• _EXERCISE_: Go through the entries below and print each one exactly, leaving out pictures.

[Stored items]
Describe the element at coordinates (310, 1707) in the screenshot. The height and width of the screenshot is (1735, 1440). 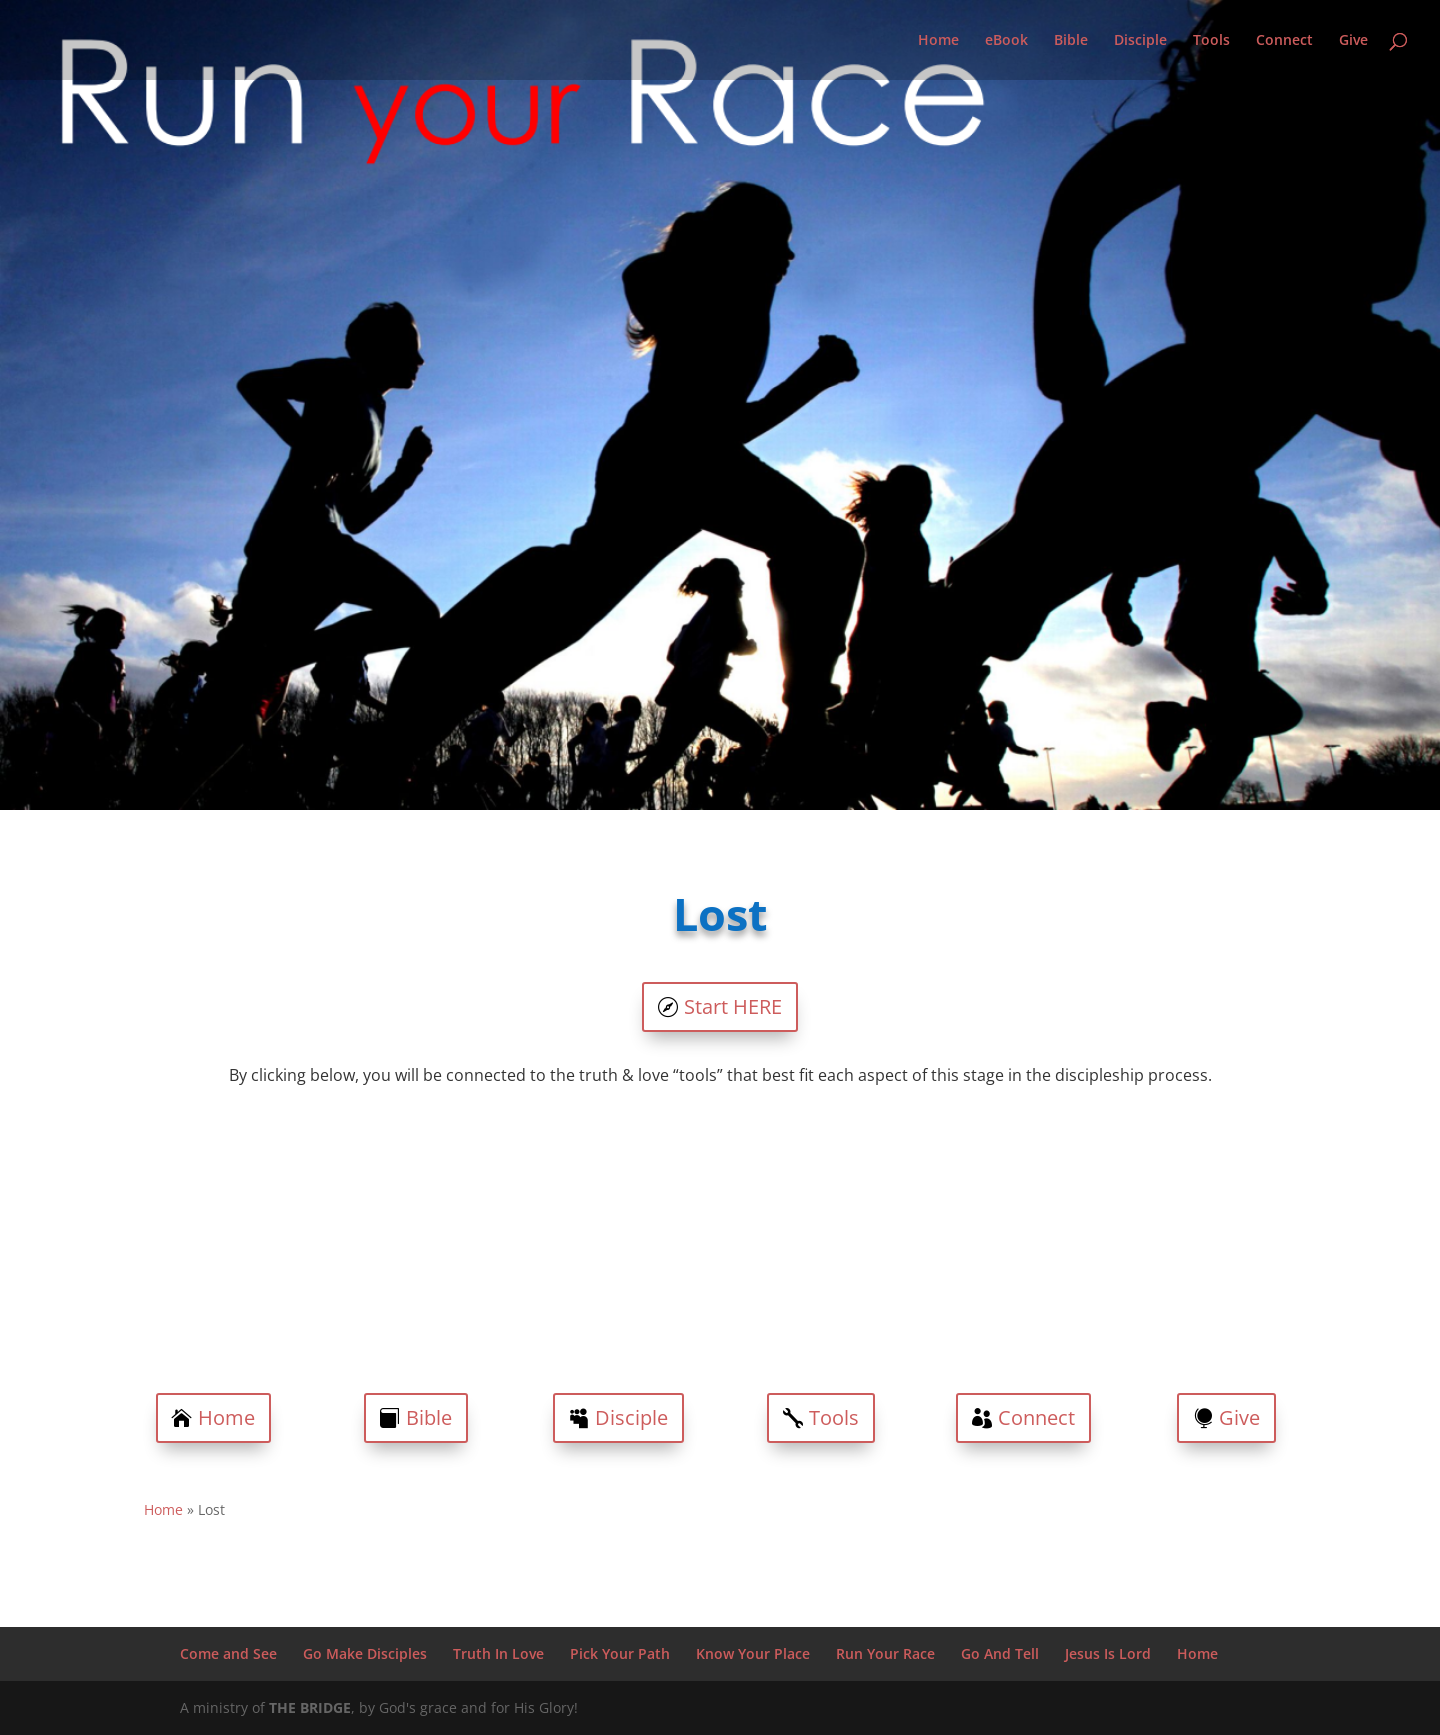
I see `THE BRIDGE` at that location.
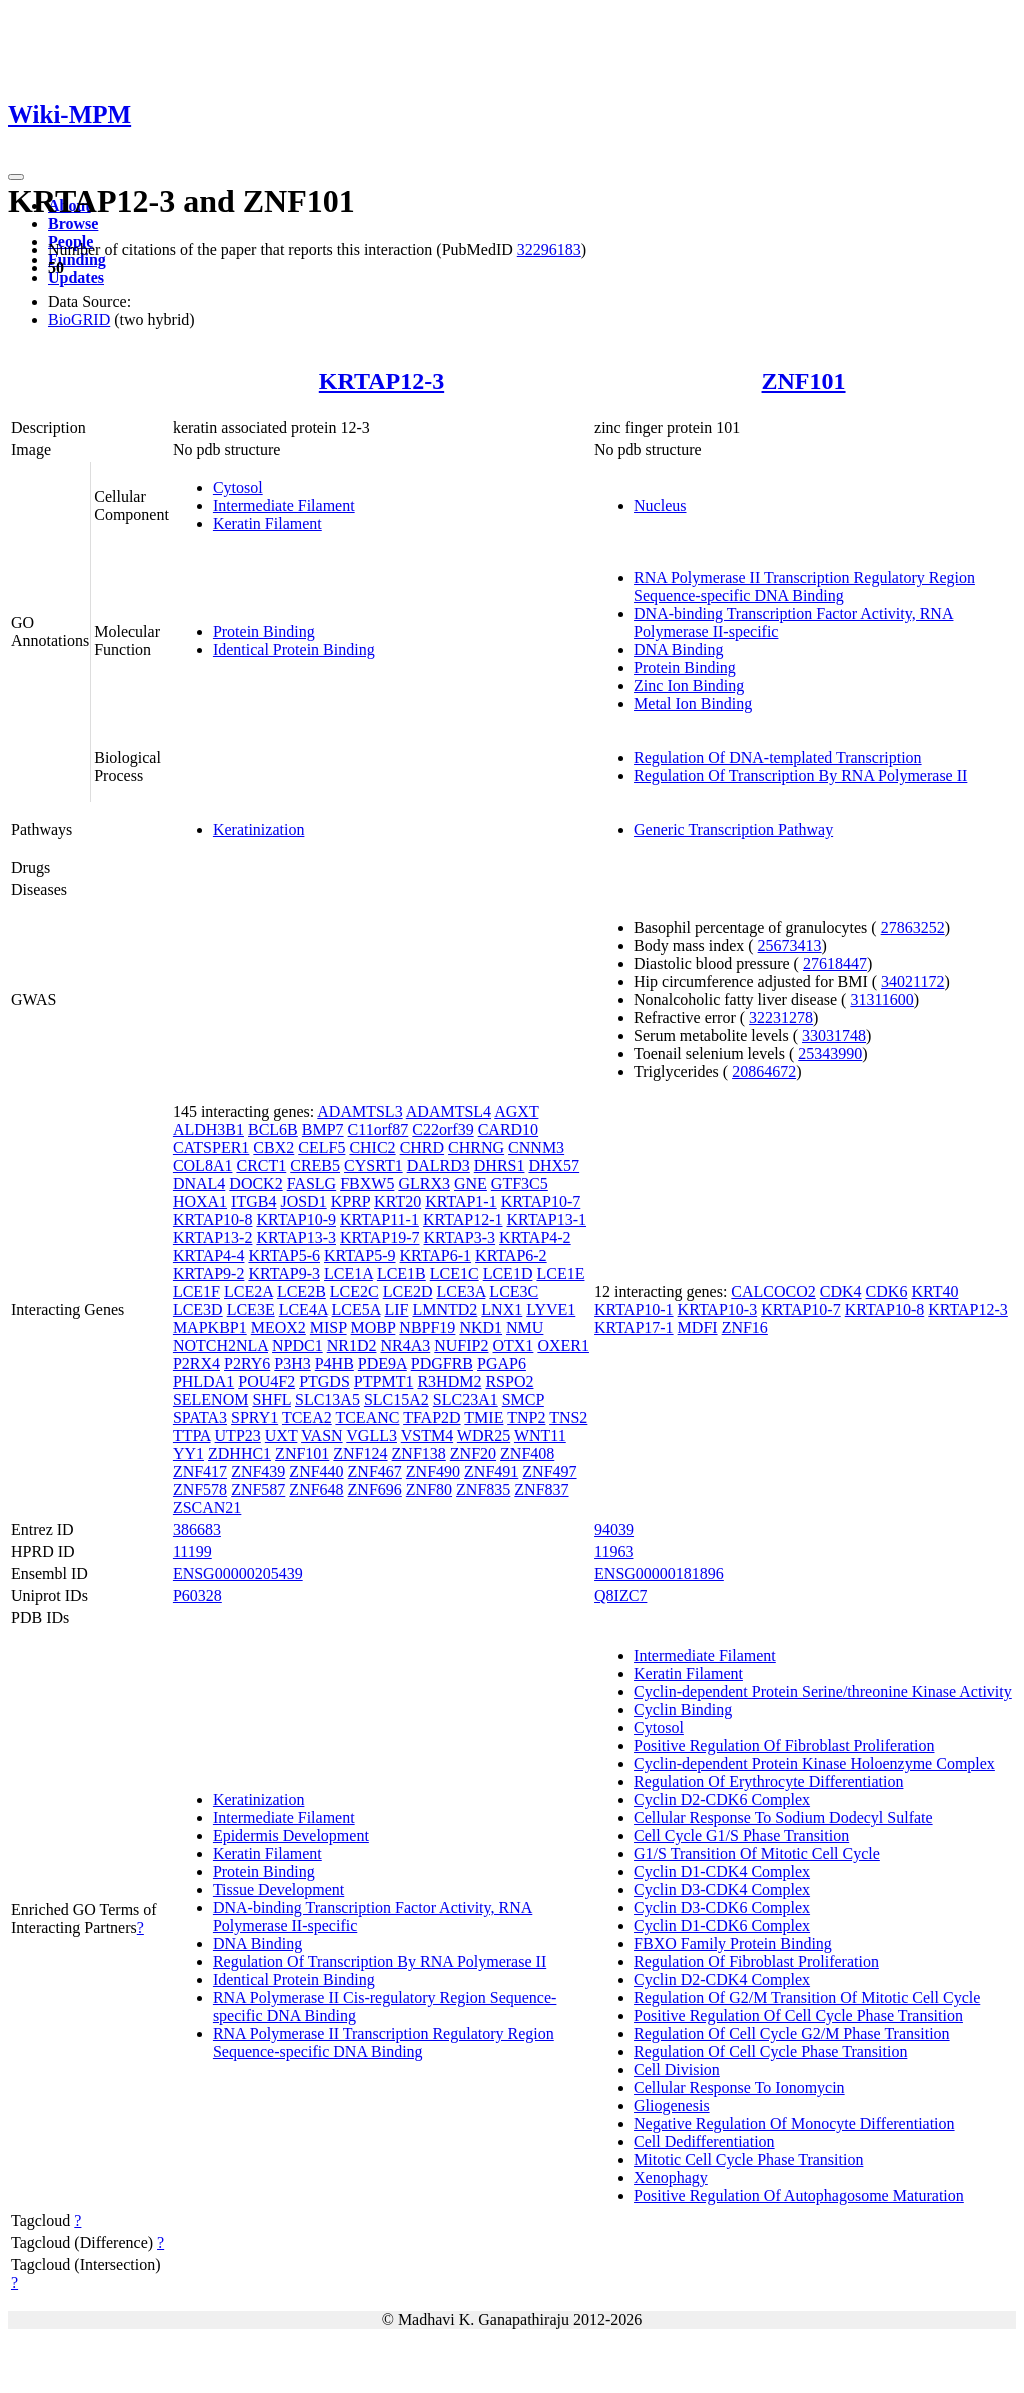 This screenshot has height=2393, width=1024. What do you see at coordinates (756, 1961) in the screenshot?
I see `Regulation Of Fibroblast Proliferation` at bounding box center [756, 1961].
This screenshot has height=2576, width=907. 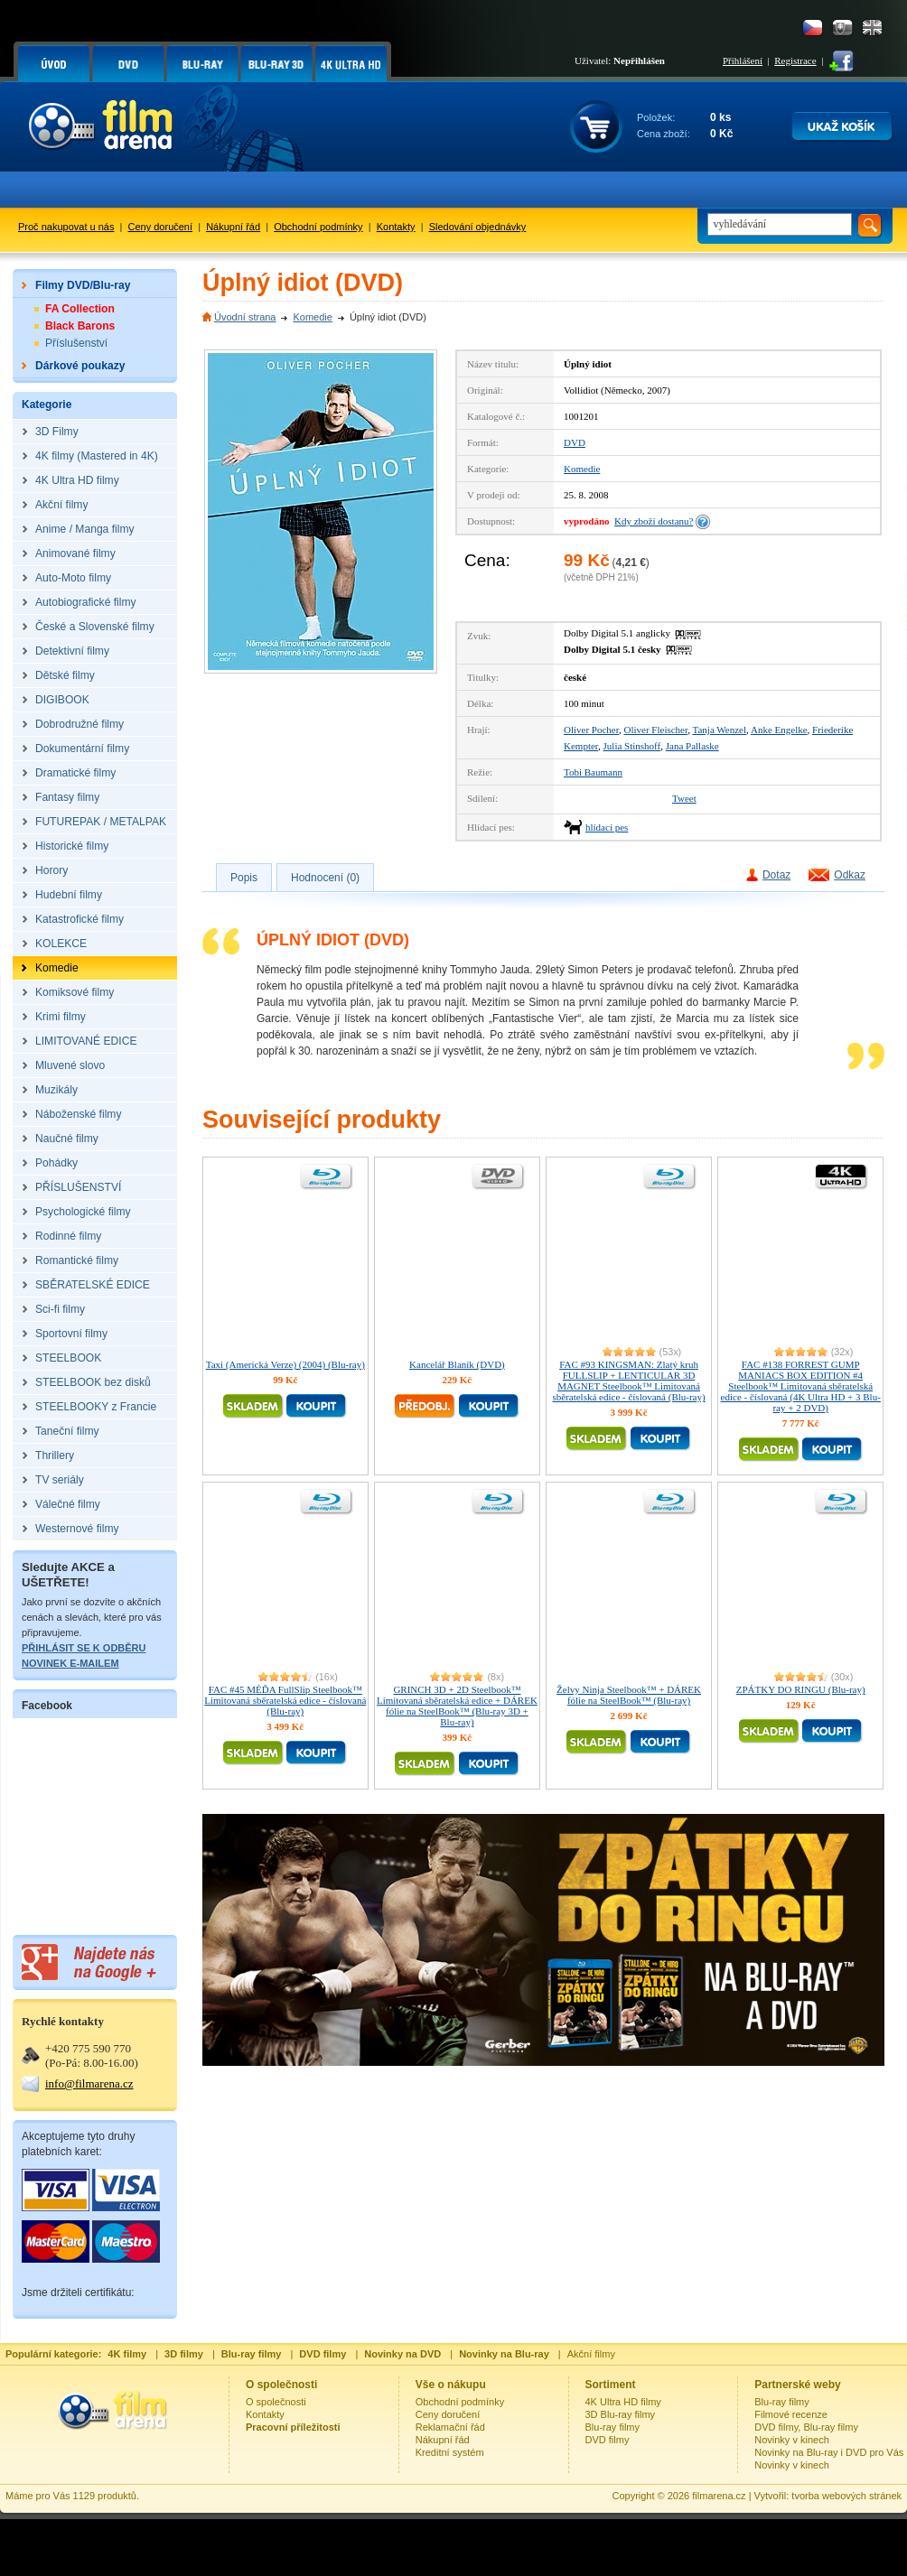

• _ANSWER SPACE_:
Describe the element at coordinates (310, 1707) in the screenshot. The height and width of the screenshot is (1735, 1440). 
I see `THE BRIDGE` at that location.
 This screenshot has height=2393, width=1024. What do you see at coordinates (756, 1961) in the screenshot?
I see `Regulation Of Fibroblast Proliferation` at bounding box center [756, 1961].
This screenshot has height=2576, width=907. 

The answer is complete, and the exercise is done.